# Need help w/ Fluval 305 Filter



## tangy

Not sure but i guess this goes in this section . My Fluval 3065 canister filter has been leaking for the second time. I gotta question for u fluval owners, what do I do when the sides of the filter where the clips are begin leaking water? When left alone, its a little stream but when the filter runs it speeds up and begins to drain the tank slowly, the first time it drained about 5 inches overnight.


----------



## Dave66

How long have you had the filter? Sounds like the rubber O-ring that keeps the filter water-tight is either cracked or broken. The O-ring is easily replaced; many, many online merchants sell Fluval replacement parts.

Dave


----------



## tangy

I knew it had to do something with that.

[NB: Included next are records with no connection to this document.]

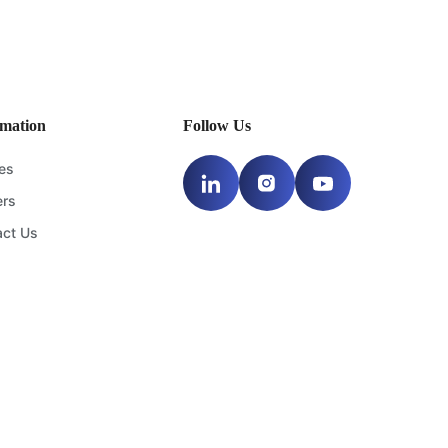
 insights and the best
oon.
rmation
Follow Us
les
ers
act Us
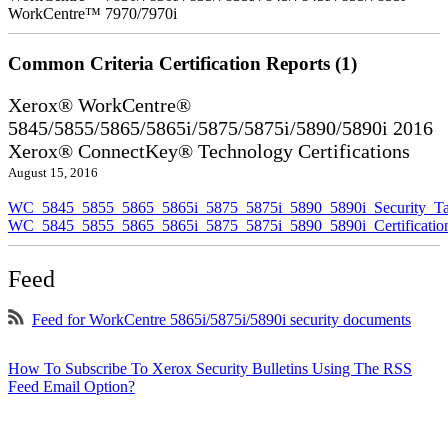
WorkCentre™ 7970/7970i
Common Criteria Certification Reports (1)
Xerox® WorkCentre®
5845/5855/5865/5865i/5875/5875i/5890/5890i 2016
Xerox® ConnectKey® Technology Certifications
August 15, 2016
WC_5845_5855_5865_5865i_5875_5875i_5890_5890i_Security_Ta
WC_5845_5855_5865_5865i_5875_5875i_5890_5890i_Certificati
Feed
Feed for WorkCentre 5865i/5875i/5890i security documents
How To Subscribe To Xerox Security Bulletins Using The RSS
Feed Email Option?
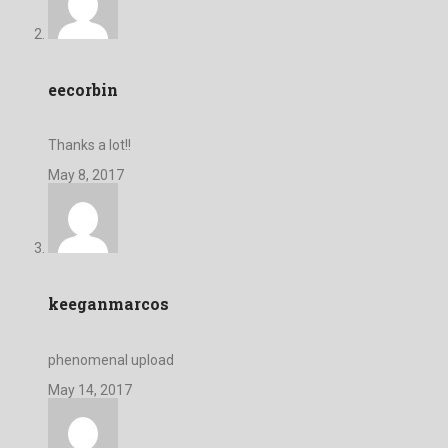
eecorbin
Thanks a lot!!
May 8, 2017
keeganmarcos
phenomenal upload
May 14, 2017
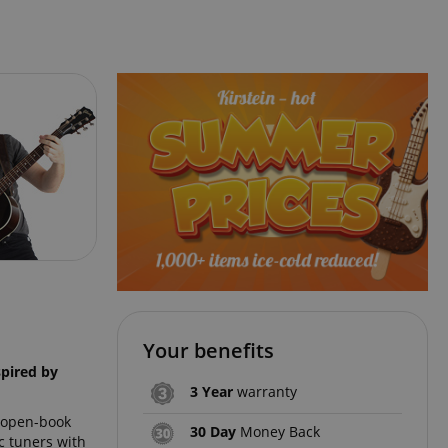
Your benefits
spired by
3 Year
warranty
n open-book
30 Day
Money Back
c tuners with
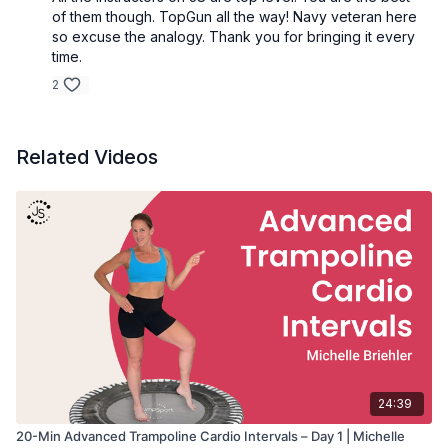
• Duration: 30 minutes
of them though. TopGun all the way! Navy veteran here
• Intensity: Advanced
so excuse the analogy. Thank you for bringing it every
• Equipment: Rebounder, Light Hand Weights
time.
• Format: Kickboxing cardio intervals on the rebounder
2
Great for:
• Cardio kickboxing training
• Improving coordination and agility
Related Videos
• Building total-body endurance
• High-energy rebounder cardio workouts
24:39
20-Min Advanced Trampoline Cardio Intervals – Day 1 | Michelle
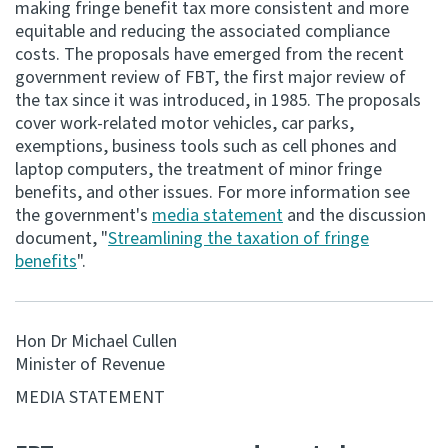
making fringe benefit tax more consistent and more
equitable and reducing the associated compliance
Consultation
costs. The proposals have emerged from the recent
Whai Tohutohu
government review of FBT, the first major review of
the tax since it was introduced, in 1985. The proposals
Tax treaties
cover work-related motor vehicles, car parks,
Ngā tiriti taake
exemptions, business tools such as cell phones and
laptop computers, the treatment of minor fringe
benefits, and other issues. For more information see
About
the government's
media statement
and the discussion
document, "
Streamlining the taxation of fringe
Keep up to date
benefits
".
IR main site
Hon Dr Michael Cullen
Minister of Revenue
IR Tax Technical
MEDIA STATEMENT
Contact us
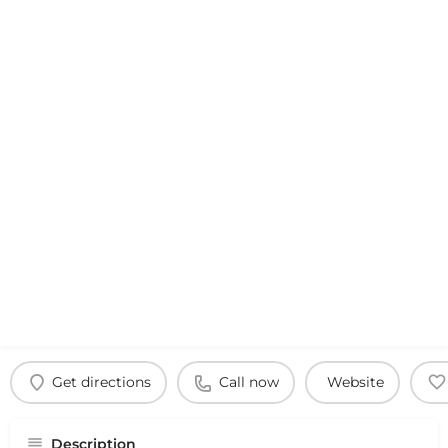
Get directions
Call now
Website
Description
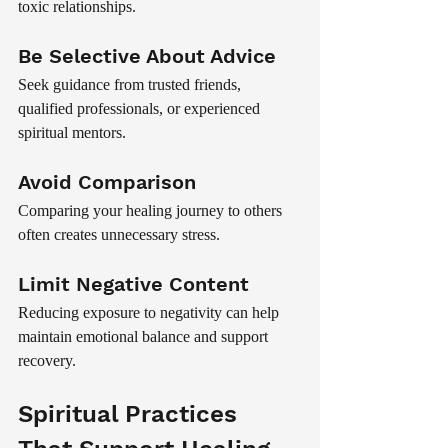
toxic relationships.
Be Selective About Advice
Seek guidance from trusted friends, 
qualified professionals, or experienced 
spiritual mentors.
Avoid Comparison
Comparing your healing journey to others 
often creates unnecessary stress.
Limit Negative Content
Reducing exposure to negativity can help 
maintain emotional balance and support 
recovery.
Spiritual Practices 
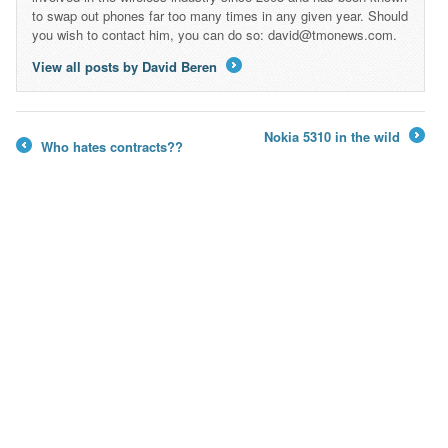
to swap out phones far too many times in any given year. Should
you wish to contact him, you can do so: david@tmonews.com.
View all posts by David Beren
→
Nokia 5310 in the wild
Who hates contracts??
→
←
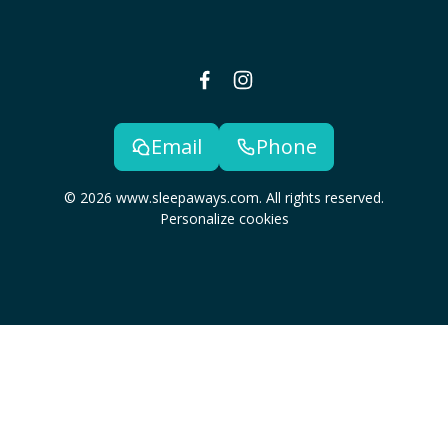
Email
Phone
© 2026 www.sleepaways.com. All rights reserved.
Personalize cookies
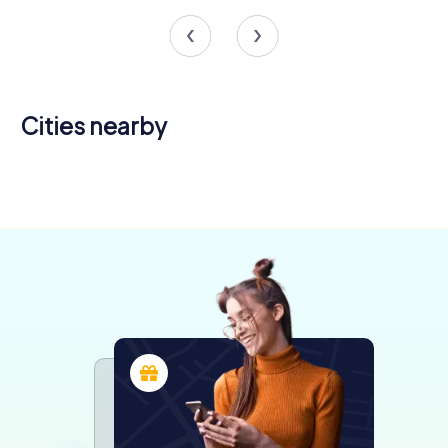
Cities nearby
Romans-
Valence
sur-Isère
Annonay
4 tours available
4 tours available
4 tours available
4.5
4.5
4.0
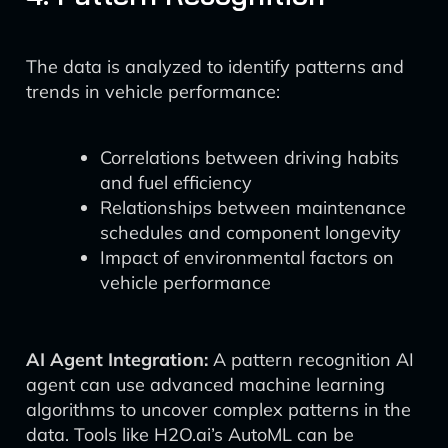
The data is analyzed to identify patterns and
trends in vehicle performance:
Correlations between driving habits
and fuel efficiency
Relationships between maintenance
schedules and component longevity
Impact of environmental factors on
vehicle performance
AI Agent Integration:
A pattern recognition AI
agent can use advanced machine learning
algorithms to uncover complex patterns in the
data. Tools like H2O.ai’s AutoML can be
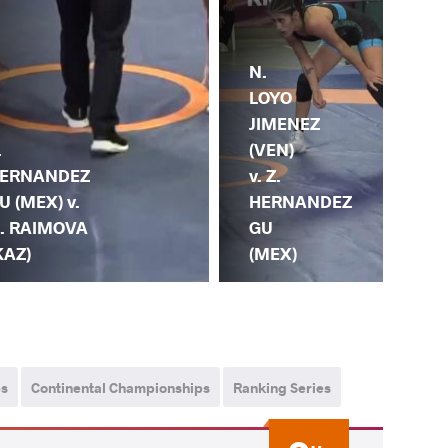
N.
L.
LOYO
VA
JIMENEZ
ME
.
(VEN)
(EC
ERNANDEZ
v. Z.
Z.
U (MEX) v.
HERNANDEZ
HE
. RAIMOVA
GU
GU
KAZ)
(MEX)
ps
Continental Championships
Ranking Series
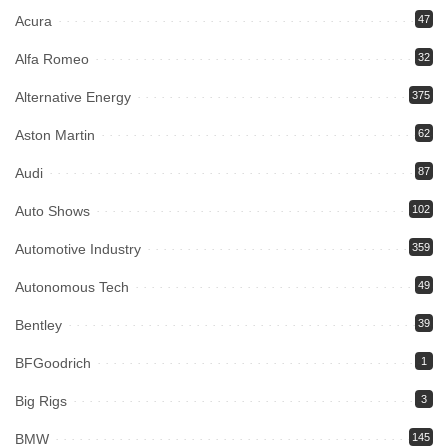
Acura
47
Alfa Romeo
32
Alternative Energy
375
Aston Martin
62
Audi
87
Auto Shows
102
Automotive Industry
359
Autonomous Tech
49
Bentley
39
BFGoodrich
1
Big Rigs
3
BMW
145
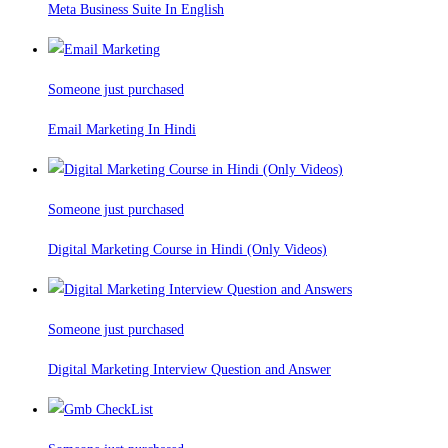
Meta Business Suite In English
Someone just purchased
Email Marketing In Hindi
Someone just purchased
Digital Marketing Course in Hindi (Only Videos)
Someone just purchased
Digital Marketing Interview Question and Answer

I have been noticing it wobble somewhat when cleaning it. Ill have to have it replaced asap.


----------



## herefishy

Definitely an o-ring problem. Fluvals are notarious o-ring eaters. You might wnat to get a couple to have one as a backup in case the situation arises again. 

Try using vaseline to lubricate the o-ring which will lengthen its life span. This problem also occurs in many other canisters from different manufacturers also. Fluvals just seem to be a little harder on o-rings. I have to replace the rings on my Magnums at least once a year. I made it a part of my yearly maintainance schedule.


----------